Jewish Studies in Hungary: Update

Photo courtesy Budapest Beacon

By Robin Nobel

Four years ago, I wrote a piece for these pages entitled, “Jewish Studies in Hungary: An Endangered Species?” (eJP, January 2013). While at the time I considered the title to be a bit of polemic, today I would remove the question mark.

What pushed me from question to certainty? In short: Lex CEU, a new law targeting the Central European University (CEU) of Budapest. As many eJP readers will have seen, just three weeks ago Hungarian Prime Minister Viktor Orbán tabled and then rushed through parliament a piece of legislation that would outlaw CEU, a private post-graduate institute focussing on the humanities and social sciences. The university was founded by Hungarian-born Jewish American billionaire George Soros; a fact which Orbán has made much of in his anti-CEU campaign, despite having famously received a scholarship from Soros to attend the University of Oxford in 1989. The reification of Orbán’s anti-liberal, anti-West and anti-immigrant rhetoric into a law so blatantly set on shutting down the CEU shocked leaders of government and higher education the world over.
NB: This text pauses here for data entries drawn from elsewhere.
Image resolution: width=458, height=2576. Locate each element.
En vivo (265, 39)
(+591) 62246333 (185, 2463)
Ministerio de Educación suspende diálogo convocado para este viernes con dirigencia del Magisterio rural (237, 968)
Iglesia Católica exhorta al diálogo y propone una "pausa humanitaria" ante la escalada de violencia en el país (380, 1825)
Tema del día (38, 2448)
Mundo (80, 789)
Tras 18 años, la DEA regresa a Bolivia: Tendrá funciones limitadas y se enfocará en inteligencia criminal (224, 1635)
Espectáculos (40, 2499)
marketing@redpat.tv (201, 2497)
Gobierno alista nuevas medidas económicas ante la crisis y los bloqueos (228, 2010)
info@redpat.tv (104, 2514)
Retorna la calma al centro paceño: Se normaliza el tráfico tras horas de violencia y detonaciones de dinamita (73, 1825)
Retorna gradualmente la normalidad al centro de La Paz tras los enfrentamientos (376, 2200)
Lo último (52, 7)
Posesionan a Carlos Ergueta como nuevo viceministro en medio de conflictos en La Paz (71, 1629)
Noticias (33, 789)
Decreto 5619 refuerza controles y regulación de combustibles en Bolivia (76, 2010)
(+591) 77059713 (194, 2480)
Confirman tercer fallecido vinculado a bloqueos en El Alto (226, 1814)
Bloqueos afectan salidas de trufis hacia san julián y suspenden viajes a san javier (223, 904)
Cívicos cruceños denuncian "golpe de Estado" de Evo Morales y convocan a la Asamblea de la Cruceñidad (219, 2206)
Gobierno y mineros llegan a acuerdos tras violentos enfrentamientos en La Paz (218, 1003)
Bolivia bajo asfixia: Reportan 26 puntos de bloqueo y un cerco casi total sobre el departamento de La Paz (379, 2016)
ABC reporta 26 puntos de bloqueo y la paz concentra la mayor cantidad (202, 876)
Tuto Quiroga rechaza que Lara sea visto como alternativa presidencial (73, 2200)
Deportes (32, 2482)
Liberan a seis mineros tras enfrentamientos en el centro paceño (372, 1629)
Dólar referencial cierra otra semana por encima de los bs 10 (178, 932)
This week, it has brought upwards of 10,000 to the streets of Budapest in protest, chanting “Europe, not Moscow!”

However, what readers may not have realised is that CEU plays a pivotal role in the provision of Jewish Studies in Hungary and in Central-Eastern Europe more broadly. Academics there research and teach Central and Eastern European Jewish history from sociological, cultural heritage and nationalism studies perspectives, and so add unique depth and nuance to the field of European Jewish Studies.
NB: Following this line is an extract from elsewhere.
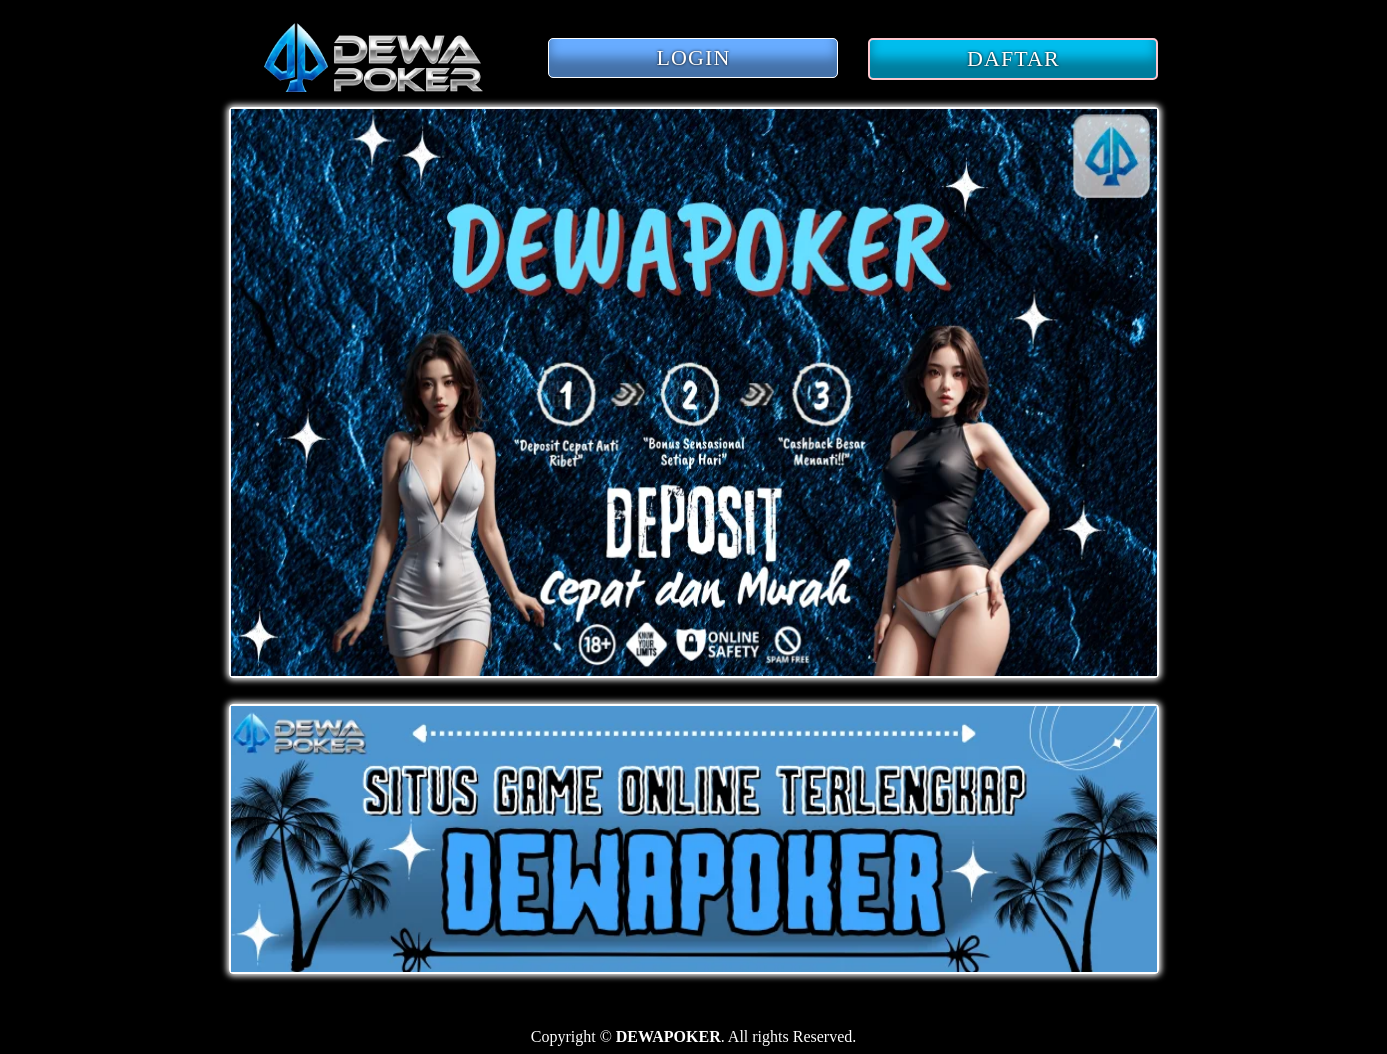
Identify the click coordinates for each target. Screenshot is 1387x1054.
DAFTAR (1013, 58)
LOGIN (694, 57)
Back in 2013, I had no concerns for the survival of Jewish Studies at CEU. Instead, my writing then focussed on Government actions which were making the continuation of Jewish Studies at state universities such as Eötvös Loránd and the Hungarian Academy of Sciences very difficult. The CEU’s private status, the clear political and economic benefit it brought to Budapest, as well as some reassuring words from then Rector John Shattuck lulled me into thinking that while the rest of the Hungarian system of Higher Education was unwittingly conspiring against Jewish Studies, CEU would escape that same closing net of centralisation and funding cuts. I see now that I was sadly mistaken.
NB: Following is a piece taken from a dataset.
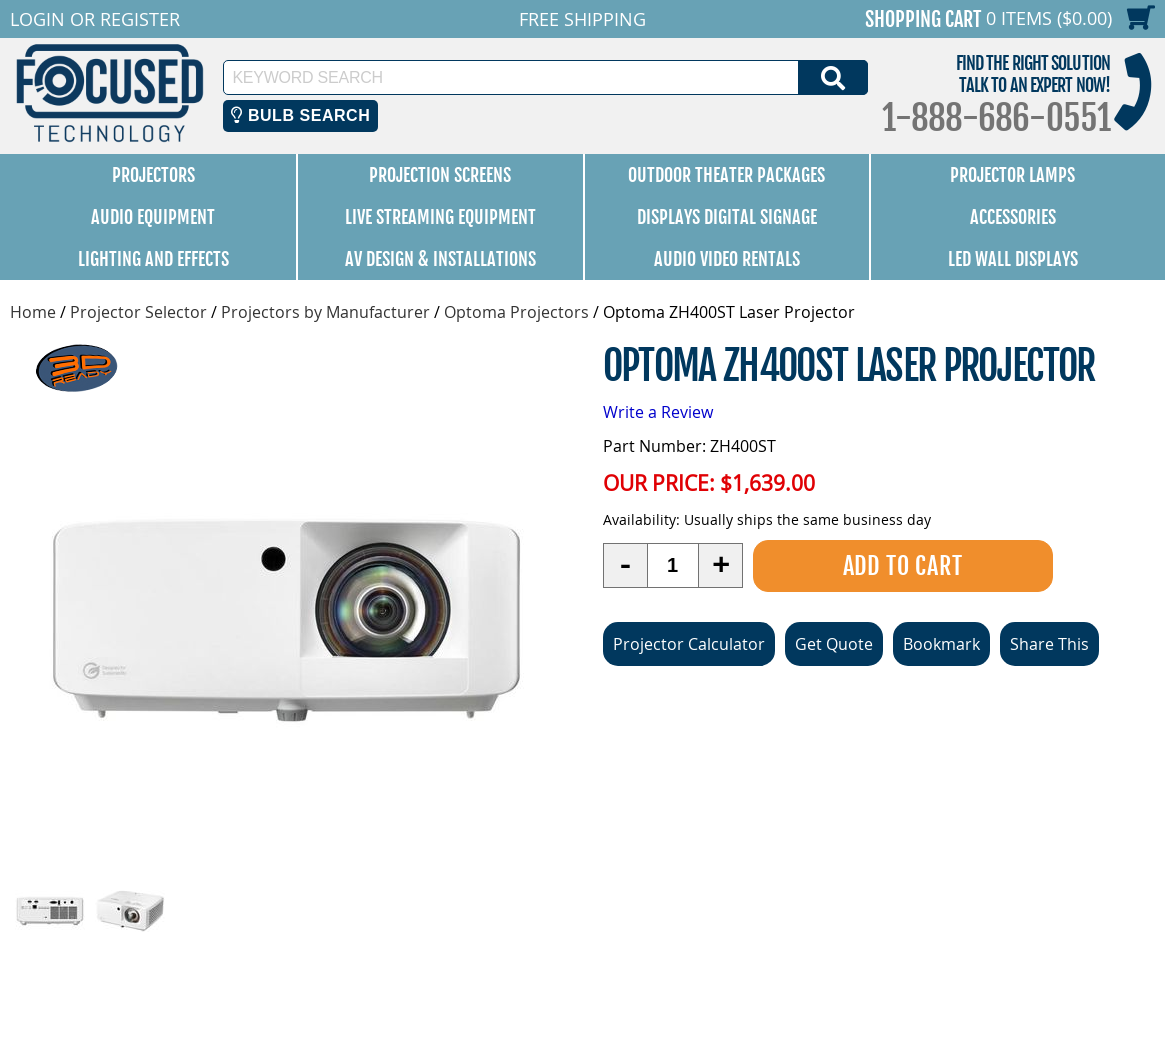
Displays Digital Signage (727, 217)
I wasn’t the only one to have been caught off-guard. The EU Commission’s debate last Wednesday was rife with representatives claiming not to recognise the Viktor Orbán and the Hungary of today compared with the same leader and country of the 1990s.

Others better placed than myself to analyse the Hungarian situation have already turned their pens toward explaining the causes and motives behind this dramatic turn of events. See, for example, the contribution of CEU social anthropologist Dorit Geva, who offers a lucid explanation for the Hungarian rejection of the EU and increasing support for illiberal democracy. On the other hand, the likes of The New York Times, The Guardian and the Independent, among many other papers, have run editorials painting a clear case for how the attack on CEU is tantamount to an attack on academic freedom, further inching Hungary rightwards toward Putin-like autocracy.

Understandably, few have yet commented on the risk Lex CEU poses to European Jewish Studies and Jewish Studies in general. Yet much is at stake here, too. Before the outbreak of the Second World War, Hungary was one of the largest Jewish communities in the World. It stood at the vanguard of many modern movements that have since matured into the mainstays of World Jewry. Both Ultra-Orthodoxy and Zionism can be rooted to within its borders. The history of the Holocaust in Hungary is dramatic, tragic and essential to twentieth century Jewish history. Still, the number of scholars able to access the rich primary sources concerning these topics and to do them justice is extremely limited. Hungarian is a notoriously difficult language to master and rare is the scholar who, for research purposes alone, achieves such a feat. Having a cadre of well-prepared researchers with skills equal to the task situated near to the necessary materials is invaluable. And it is this that, if the Orbán government has its way, we as readers of Jewish history stand to lose.

These weeks between Passover and Shavuot – between exodus and freedom – are hard. As we contemplate the freedom that we are on the cusp of attaining within the Torah-cycle, let’s also consider freedom of a very different ilk: academic freedom and the necessary conditions for it and Jewish Studies to continue in Hungary. These too hang in the balance while we await Orbán’s response to the European Parliament’s charge that Hungary stands in violation of EU law and values.

Robin Nobel is Senior Grant Programmes Manager at Rothschild Foundation (Hanadiv) Europe.